» **DATA EXTRACT**
---+---
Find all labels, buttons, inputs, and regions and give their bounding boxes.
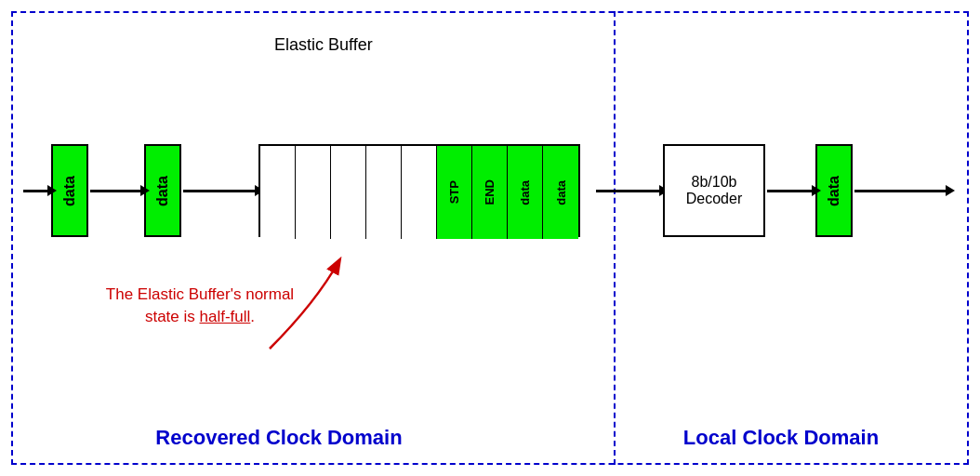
arrow-buffer-decoder	[596, 190, 661, 192]
output-data-label: data	[826, 176, 842, 206]
elastic-buffer-label: Elastic Buffer	[274, 35, 373, 55]
annotation-text: The Elastic Buffer's normalstate is half…	[88, 284, 311, 328]
data-box-2: data	[144, 144, 181, 237]
arrow-1-2	[90, 190, 142, 192]
arrow-2-buffer	[183, 190, 257, 192]
annotation-line1: The Elastic Buffer's normalstate is half…	[106, 285, 294, 325]
arrow-decoder-output	[767, 190, 814, 192]
buffer-cell-data-1: data	[508, 146, 543, 239]
buffer-cell-end: END	[472, 146, 508, 239]
elastic-buffer: STP END data data	[258, 144, 580, 237]
data-box-2-label: data	[154, 176, 171, 206]
decoder-label: 8b/10bDecoder	[686, 174, 742, 207]
arrow-in-1	[23, 190, 49, 192]
buffer-cell-stp: STP	[437, 146, 472, 239]
buffer-cell-empty-1	[260, 146, 296, 239]
buffer-cell-stp-label: STP	[447, 180, 461, 204]
output-data-box: data	[815, 144, 853, 237]
buffer-cell-empty-2	[296, 146, 331, 239]
buffer-cell-data-1-label: data	[518, 180, 532, 205]
buffer-cell-empty-5	[402, 146, 437, 239]
annotation-half-full: half-full	[200, 308, 251, 325]
buffer-cell-empty-3	[331, 146, 366, 239]
data-box-1-label: data	[61, 176, 78, 206]
buffer-cell-empty-4	[366, 146, 402, 239]
decoder-box: 8b/10bDecoder	[663, 144, 765, 237]
clock-domain-divider	[614, 11, 616, 465]
local-clock-domain-label: Local Clock Domain	[623, 426, 939, 450]
arrow-out	[854, 190, 947, 192]
buffer-cell-end-label: END	[483, 179, 497, 205]
buffer-cell-data-2: data	[543, 146, 578, 239]
recovered-clock-domain-label: Recovered Clock Domain	[46, 426, 511, 450]
buffer-cell-data-2-label: data	[554, 180, 568, 205]
data-box-1: data	[51, 144, 88, 237]
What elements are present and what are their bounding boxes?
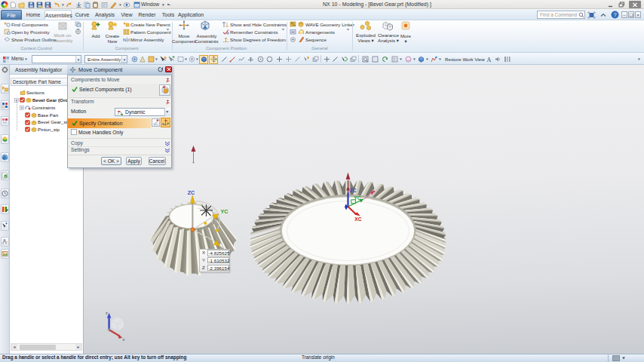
svg-text:ZC: ZC: [188, 190, 195, 195]
svg-text:YC: YC: [221, 209, 228, 214]
svg-text:A: A: [487, 57, 492, 63]
svg-text:z: z: [167, 119, 168, 122]
svg-text:x: x: [123, 337, 125, 342]
svg-text:z: z: [106, 311, 108, 315]
svg-text:TL: TL: [291, 22, 296, 26]
svg-text:XC: XC: [354, 216, 361, 222]
svg-text:?: ?: [613, 11, 616, 18]
svg-text:ZC: ZC: [350, 188, 357, 193]
svg-text:YC: YC: [354, 195, 360, 201]
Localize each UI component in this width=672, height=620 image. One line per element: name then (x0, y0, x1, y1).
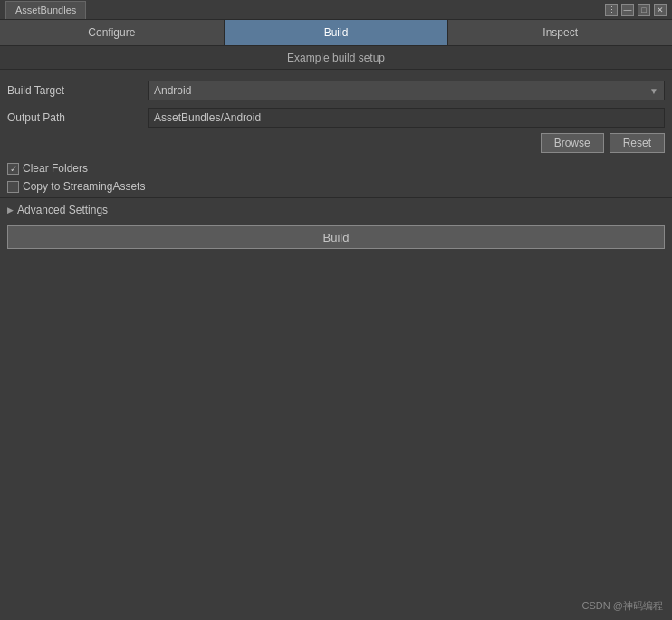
main-window: AssetBundles ⋮ — □ ✕ Configure Build Ins… (0, 0, 672, 620)
content-area: Build Target Android ▼ Output Path Asset… (0, 70, 672, 620)
build-target-value: Android (154, 84, 191, 97)
build-target-dropdown[interactable]: Android ▼ (148, 81, 665, 100)
clear-folders-checkbox-wrapper[interactable]: Clear Folders (7, 162, 88, 175)
tab-inspect[interactable]: Inspect (448, 20, 672, 45)
tab-bar: Configure Build Inspect (0, 20, 672, 46)
advanced-settings-label: Advanced Settings (17, 204, 108, 216)
advanced-settings-row[interactable]: ▶ Advanced Settings (0, 200, 672, 220)
reset-button[interactable]: Reset (610, 133, 665, 153)
watermark: CSDN @神码编程 (582, 599, 663, 613)
subtitle-bar: Example build setup (0, 46, 672, 70)
copy-streaming-checkbox[interactable] (7, 181, 19, 193)
window-title-tab: AssetBundles (5, 1, 86, 19)
output-path-control: AssetBundles/Android (148, 108, 665, 128)
maximize-button[interactable]: □ (638, 4, 650, 16)
output-path-row: Output Path AssetBundles/Android (0, 104, 672, 131)
clear-folders-label: Clear Folders (23, 162, 88, 175)
copy-streaming-row: Copy to StreamingAssets (0, 177, 672, 196)
menu-button[interactable]: ⋮ (605, 4, 618, 16)
build-target-label: Build Target (7, 84, 148, 97)
clear-folders-row: Clear Folders (0, 159, 672, 177)
output-path-value: AssetBundles/Android (148, 108, 665, 128)
build-target-row: Build Target Android ▼ (0, 77, 672, 104)
title-bar: AssetBundles ⋮ — □ ✕ (0, 0, 672, 20)
build-target-control: Android ▼ (148, 81, 665, 100)
browse-button[interactable]: Browse (541, 133, 604, 153)
minimize-button[interactable]: — (621, 4, 634, 16)
dropdown-arrow-icon: ▼ (649, 86, 658, 96)
title-bar-controls: ⋮ — □ ✕ (605, 4, 667, 16)
tab-configure[interactable]: Configure (0, 20, 225, 45)
close-button[interactable]: ✕ (654, 4, 667, 16)
tab-build[interactable]: Build (225, 20, 449, 45)
build-btn-row: Build (0, 220, 672, 254)
copy-streaming-label: Copy to StreamingAssets (23, 180, 145, 193)
clear-folders-checkbox[interactable] (7, 163, 19, 175)
build-button[interactable]: Build (7, 225, 665, 249)
advanced-settings-arrow-icon: ▶ (7, 205, 14, 215)
separator-2 (0, 197, 672, 198)
copy-streaming-checkbox-wrapper[interactable]: Copy to StreamingAssets (7, 180, 145, 193)
button-row: Browse Reset (0, 131, 672, 155)
output-path-label: Output Path (7, 111, 148, 124)
separator-1 (0, 157, 672, 157)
---+---
» **EXERCISE AIM**
Whenever the word "folders" occurs in a line of the listing above, return that line.

» **SOLUTION BELOW**
clear-folders-checkbox-wrapper[interactable]: Clear Folders (7, 162, 88, 175)
clear-folders-label: Clear Folders (23, 162, 88, 175)
clear-folders-row: Clear Folders (0, 159, 672, 177)
clear-folders-checkbox[interactable] (7, 163, 19, 175)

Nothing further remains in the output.